▶ Exercise brief
When you copy the entries, keep every word exactly as it is and drop the images.
(Data provided Opens)
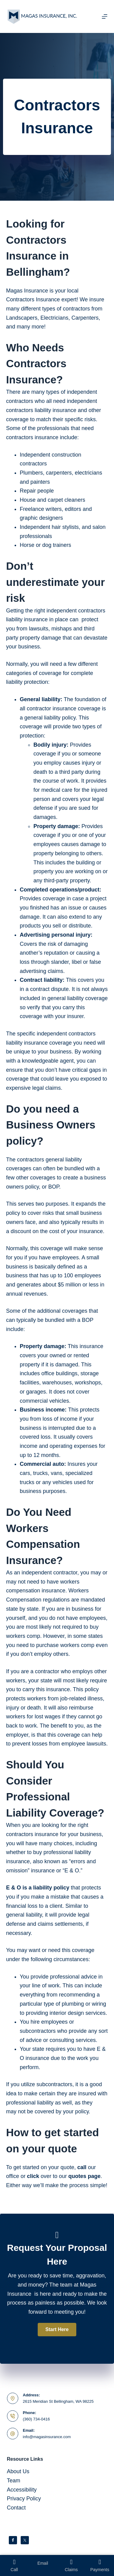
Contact (16, 2508)
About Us (18, 2471)
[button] (57, 2329)
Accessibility (22, 2490)
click (33, 2176)
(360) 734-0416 (36, 2419)
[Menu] (104, 16)
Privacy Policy (24, 2498)
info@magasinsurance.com (47, 2436)
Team (13, 2480)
(Data provided Closes)
▶ Response area
Contact (16, 2508)
About Us (18, 2471)
[button] (57, 2329)
Accessibility (22, 2490)
click (33, 2176)
(360) 734-0416 (36, 2419)
[Menu] (104, 16)
Privacy Policy (24, 2498)
info@magasinsurance.com (47, 2436)
Team (13, 2480)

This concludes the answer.